TASK ITEM: Repeat the data word for word, excluding every picture.

EXTRACTED INFORMATION below:

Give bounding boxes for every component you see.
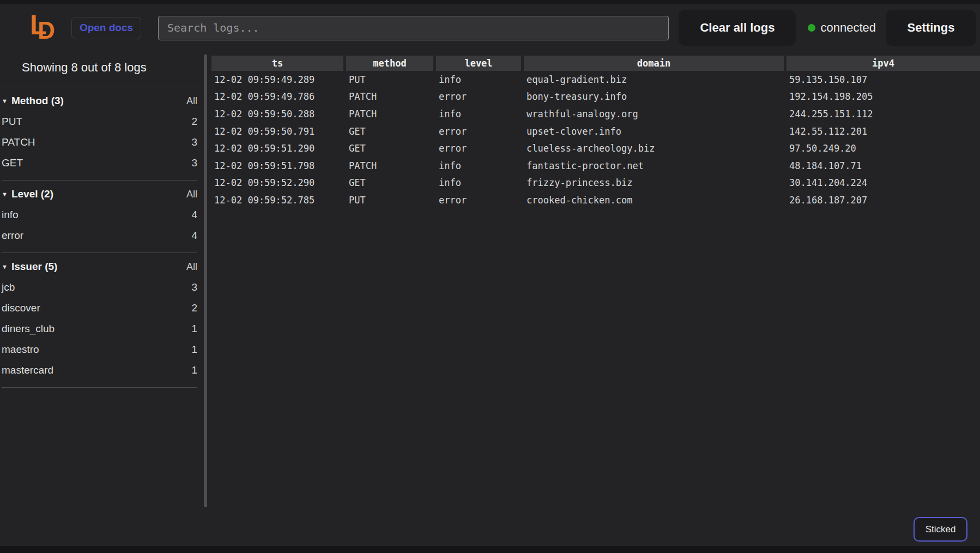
cell-method: PATCH: [346, 160, 433, 171]
cell-ts: 12-02 09:59:51.290: [211, 143, 343, 154]
sidebar-resize-handle[interactable]: [204, 55, 207, 507]
cell-level: error: [436, 91, 521, 102]
cell-domain: fantastic-proctor.net: [524, 160, 784, 171]
filter-items: jcb 3 discover 2 diners_club 1 maestro 1…: [2, 277, 197, 381]
filter-item-count: 4: [191, 230, 197, 242]
cell-method: PUT: [346, 74, 433, 85]
search-input[interactable]: [158, 16, 669, 40]
filter-section-header: ▼ Issuer (5) All: [2, 256, 197, 277]
cell-ipv4: 97.50.249.20: [787, 143, 980, 154]
cell-method: PATCH: [346, 109, 433, 119]
filter-item-count: 3: [191, 281, 197, 293]
chevron-down-icon[interactable]: ▼: [2, 263, 8, 270]
chevron-down-icon[interactable]: ▼: [2, 191, 8, 197]
cell-level: info: [436, 74, 521, 85]
filter-section: ▼ Method (3) All PUT 2 PATCH 3 GET 3: [2, 87, 197, 181]
filter-item-count: 4: [191, 209, 197, 221]
table-row[interactable]: 12-02 09:59:50.791 GET error upset-clove…: [211, 123, 980, 140]
filter-section-title: Method (3): [11, 95, 64, 107]
table-row[interactable]: 12-02 09:59:50.288 PATCH info wrathful-a…: [211, 105, 980, 123]
cell-level: info: [436, 160, 521, 171]
cell-ipv4: 244.255.151.112: [787, 109, 980, 119]
log-viewer-app: L D Open docs Clear all logs connected S…: [0, 0, 980, 553]
column-header-domain[interactable]: domain: [524, 56, 784, 71]
filter-item-label: GET: [2, 157, 23, 169]
chevron-down-icon[interactable]: ▼: [2, 98, 8, 104]
filter-items: info 4 error 4: [2, 205, 197, 246]
filter-items: PUT 2 PATCH 3 GET 3: [2, 111, 197, 173]
filter-section-title: Issuer (5): [11, 261, 57, 273]
cell-domain: equal-gradient.biz: [524, 74, 784, 85]
filter-item-label: info: [2, 209, 19, 221]
filter-item-count: 1: [191, 344, 197, 356]
log-table: ts method level domain ipv4 12-02 09:59:…: [207, 52, 980, 546]
column-header-level[interactable]: level: [436, 56, 521, 71]
cell-ipv4: 48.184.107.71: [787, 160, 980, 171]
column-header-ts[interactable]: ts: [211, 56, 343, 71]
cell-ipv4: 59.135.150.107: [787, 74, 980, 85]
table-row[interactable]: 12-02 09:59:49.786 PATCH error bony-trea…: [211, 88, 980, 106]
cell-domain: bony-treasury.info: [524, 91, 784, 102]
filter-select-all[interactable]: All: [186, 95, 197, 107]
cell-ts: 12-02 09:59:52.785: [211, 195, 343, 206]
open-docs-button[interactable]: Open docs: [71, 17, 141, 39]
filter-item[interactable]: PATCH 3: [2, 132, 197, 153]
filter-item-label: diners_club: [2, 323, 55, 335]
table-row[interactable]: 12-02 09:59:52.785 PUT error crooked-chi…: [211, 191, 980, 209]
filter-item-count: 2: [191, 116, 197, 128]
cell-ts: 12-02 09:59:51.798: [211, 160, 343, 171]
cell-ts: 12-02 09:59:49.289: [211, 74, 343, 85]
filter-item-label: mastercard: [2, 364, 53, 376]
connected-dot-icon: [808, 24, 815, 32]
table-body: 12-02 09:59:49.289 PUT info equal-gradie…: [211, 71, 980, 209]
content-area: Showing 8 out of 8 logs ▼ Method (3) All…: [0, 52, 980, 546]
table-row[interactable]: 12-02 09:59:51.798 PATCH info fantastic-…: [211, 157, 980, 175]
cell-domain: upset-clover.info: [524, 126, 784, 137]
filter-item[interactable]: maestro 1: [2, 339, 197, 360]
filter-item[interactable]: mastercard 1: [2, 360, 197, 381]
filter-section-title: Level (2): [11, 188, 53, 200]
sticked-toggle-button[interactable]: Sticked: [914, 517, 967, 542]
cell-level: error: [436, 126, 521, 137]
filter-item-label: jcb: [2, 281, 15, 293]
filter-select-all[interactable]: All: [186, 261, 197, 273]
filter-item[interactable]: diners_club 1: [2, 318, 197, 339]
filter-section: ▼ Level (2) All info 4 error 4: [2, 181, 197, 253]
table-header-row: ts method level domain ipv4: [211, 56, 980, 71]
cell-level: info: [436, 177, 521, 188]
filter-item[interactable]: error 4: [2, 225, 197, 246]
cell-method: PATCH: [346, 91, 433, 102]
cell-ts: 12-02 09:59:49.786: [211, 91, 343, 102]
connection-status: connected: [808, 21, 876, 35]
table-row[interactable]: 12-02 09:59:49.289 PUT info equal-gradie…: [211, 71, 980, 88]
filter-item-label: maestro: [2, 344, 39, 356]
table-row[interactable]: 12-02 09:59:51.290 GET error clueless-ar…: [211, 140, 980, 157]
column-header-ipv4[interactable]: ipv4: [787, 56, 980, 71]
filter-select-all[interactable]: All: [186, 189, 197, 200]
bottom-window-strip: [0, 546, 980, 553]
cell-ts: 12-02 09:59:50.288: [211, 109, 343, 119]
filter-item[interactable]: jcb 3: [2, 277, 197, 298]
settings-button[interactable]: Settings: [886, 10, 976, 46]
filter-item[interactable]: PUT 2: [2, 111, 197, 132]
filter-item[interactable]: GET 3: [2, 153, 197, 173]
cell-ts: 12-02 09:59:50.791: [211, 126, 343, 137]
filter-item-label: discover: [2, 302, 40, 314]
top-window-strip: [0, 0, 980, 4]
cell-method: GET: [346, 143, 433, 154]
cell-domain: clueless-archeology.biz: [524, 143, 784, 154]
cell-domain: wrathful-analogy.org: [524, 109, 784, 119]
column-header-method[interactable]: method: [346, 56, 433, 71]
cell-ts: 12-02 09:59:52.290: [211, 177, 343, 188]
clear-all-logs-button[interactable]: Clear all logs: [679, 10, 796, 46]
filter-section-header: ▼ Method (3) All: [2, 91, 197, 111]
cell-domain: crooked-chicken.com: [524, 195, 784, 206]
cell-domain: frizzy-princess.biz: [524, 177, 784, 188]
filter-item[interactable]: info 4: [2, 205, 197, 225]
filter-item-label: PATCH: [2, 136, 35, 148]
logs-count-summary: Showing 8 out of 8 logs: [2, 52, 197, 87]
filter-section-header: ▼ Level (2) All: [2, 184, 197, 205]
cell-method: GET: [346, 177, 433, 188]
filter-item[interactable]: discover 2: [2, 298, 197, 318]
table-row[interactable]: 12-02 09:59:52.290 GET info frizzy-princ…: [211, 175, 980, 192]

End of EXTRACTED INFORMATION.

EXERCISE RESULT:
Give bounding boxes for every component you see.
cell-method: PATCH: [346, 160, 433, 171]
cell-ts: 12-02 09:59:51.290: [211, 143, 343, 154]
sidebar-resize-handle[interactable]: [204, 55, 207, 507]
cell-level: error: [436, 91, 521, 102]
cell-domain: fantastic-proctor.net: [524, 160, 784, 171]
filter-items: jcb 3 discover 2 diners_club 1 maestro 1…: [2, 277, 197, 381]
filter-item-count: 4: [191, 230, 197, 242]
cell-method: PUT: [346, 74, 433, 85]
search-input[interactable]: [158, 16, 669, 40]
filter-section-header: ▼ Issuer (5) All: [2, 256, 197, 277]
cell-ipv4: 97.50.249.20: [787, 143, 980, 154]
cell-method: PATCH: [346, 109, 433, 119]
filter-item-count: 3: [191, 281, 197, 293]
chevron-down-icon[interactable]: ▼: [2, 263, 8, 270]
chevron-down-icon[interactable]: ▼: [2, 191, 8, 197]
cell-level: info: [436, 74, 521, 85]
filter-section: ▼ Method (3) All PUT 2 PATCH 3 GET 3: [2, 87, 197, 181]
filter-item-count: 4: [191, 209, 197, 221]
table-row[interactable]: 12-02 09:59:50.791 GET error upset-clove…: [211, 123, 980, 140]
filter-section-title: Method (3): [11, 95, 64, 107]
table-row[interactable]: 12-02 09:59:50.288 PATCH info wrathful-a…: [211, 105, 980, 123]
cell-level: info: [436, 160, 521, 171]
cell-ipv4: 244.255.151.112: [787, 109, 980, 119]
log-viewer-app: L D Open docs Clear all logs connected S…: [0, 0, 980, 553]
column-header-domain[interactable]: domain: [524, 56, 784, 71]
filter-item-label: GET: [2, 157, 23, 169]
chevron-down-icon[interactable]: ▼: [2, 98, 8, 104]
filter-items: info 4 error 4: [2, 205, 197, 246]
filter-items: PUT 2 PATCH 3 GET 3: [2, 111, 197, 173]
filter-section-title: Issuer (5): [11, 261, 57, 273]
cell-domain: equal-gradient.biz: [524, 74, 784, 85]
filter-item-label: info: [2, 209, 19, 221]
filter-item-count: 1: [191, 344, 197, 356]
log-table: ts method level domain ipv4 12-02 09:59:…: [207, 52, 980, 546]
column-header-level[interactable]: level: [436, 56, 521, 71]
cell-ipv4: 48.184.107.71: [787, 160, 980, 171]
column-header-ts[interactable]: ts: [211, 56, 343, 71]
cell-ipv4: 59.135.150.107: [787, 74, 980, 85]
table-row[interactable]: 12-02 09:59:49.786 PATCH error bony-trea…: [211, 88, 980, 106]
cell-domain: bony-treasury.info: [524, 91, 784, 102]
filter-select-all[interactable]: All: [186, 95, 197, 107]
cell-ts: 12-02 09:59:52.785: [211, 195, 343, 206]
open-docs-button[interactable]: Open docs: [71, 17, 141, 39]
filter-item[interactable]: PATCH 3: [2, 132, 197, 153]
filter-item-label: diners_club: [2, 323, 55, 335]
table-row[interactable]: 12-02 09:59:52.785 PUT error crooked-chi…: [211, 191, 980, 209]
filter-item-count: 2: [191, 116, 197, 128]
cell-ts: 12-02 09:59:51.798: [211, 160, 343, 171]
cell-ts: 12-02 09:59:49.289: [211, 74, 343, 85]
filter-item-label: mastercard: [2, 364, 53, 376]
connected-dot-icon: [808, 24, 815, 32]
table-body: 12-02 09:59:49.289 PUT info equal-gradie…: [211, 71, 980, 209]
content-area: Showing 8 out of 8 logs ▼ Method (3) All…: [0, 52, 980, 546]
table-row[interactable]: 12-02 09:59:51.798 PATCH info fantastic-…: [211, 157, 980, 175]
cell-domain: upset-clover.info: [524, 126, 784, 137]
filter-item[interactable]: maestro 1: [2, 339, 197, 360]
filter-item[interactable]: mastercard 1: [2, 360, 197, 381]
filter-section-title: Level (2): [11, 188, 53, 200]
sticked-toggle-button[interactable]: Sticked: [914, 517, 967, 542]
cell-level: error: [436, 126, 521, 137]
filter-item-label: jcb: [2, 281, 15, 293]
filter-select-all[interactable]: All: [186, 261, 197, 273]
filter-item[interactable]: diners_club 1: [2, 318, 197, 339]
filter-section: ▼ Level (2) All info 4 error 4: [2, 181, 197, 253]
table-header-row: ts method level domain ipv4: [211, 56, 980, 71]
cell-level: info: [436, 177, 521, 188]
filter-item[interactable]: error 4: [2, 225, 197, 246]
cell-method: PATCH: [346, 91, 433, 102]
cell-ts: 12-02 09:59:49.786: [211, 91, 343, 102]
connection-status: connected: [808, 21, 876, 35]
table-row[interactable]: 12-02 09:59:49.289 PUT info equal-gradie…: [211, 71, 980, 88]
filter-item-label: maestro: [2, 344, 39, 356]
table-row[interactable]: 12-02 09:59:51.290 GET error clueless-ar…: [211, 140, 980, 157]
column-header-ipv4[interactable]: ipv4: [787, 56, 980, 71]
filter-select-all[interactable]: All: [186, 189, 197, 200]
bottom-window-strip: [0, 546, 980, 553]
cell-ts: 12-02 09:59:50.288: [211, 109, 343, 119]
filter-item[interactable]: jcb 3: [2, 277, 197, 298]
settings-button[interactable]: Settings: [886, 10, 976, 46]
filter-item[interactable]: PUT 2: [2, 111, 197, 132]
filter-item[interactable]: GET 3: [2, 153, 197, 173]
cell-ts: 12-02 09:59:50.791: [211, 126, 343, 137]
filter-item-label: discover: [2, 302, 40, 314]
top-window-strip: [0, 0, 980, 4]
cell-method: GET: [346, 143, 433, 154]
cell-domain: clueless-archeology.biz: [524, 143, 784, 154]
cell-domain: wrathful-analogy.org: [524, 109, 784, 119]
column-header-method[interactable]: method: [346, 56, 433, 71]
cell-ts: 12-02 09:59:52.290: [211, 177, 343, 188]
clear-all-logs-button[interactable]: Clear all logs: [679, 10, 796, 46]
filter-section-header: ▼ Method (3) All: [2, 91, 197, 111]
cell-domain: crooked-chicken.com: [524, 195, 784, 206]
cell-domain: frizzy-princess.biz: [524, 177, 784, 188]
filter-item[interactable]: info 4: [2, 205, 197, 225]
filter-item-label: PATCH: [2, 136, 35, 148]
logs-count-summary: Showing 8 out of 8 logs: [2, 52, 197, 87]
filter-section-header: ▼ Level (2) All: [2, 184, 197, 205]
cell-method: GET: [346, 177, 433, 188]
filter-item[interactable]: discover 2: [2, 298, 197, 318]
table-row[interactable]: 12-02 09:59:52.290 GET info frizzy-princ…: [211, 175, 980, 192]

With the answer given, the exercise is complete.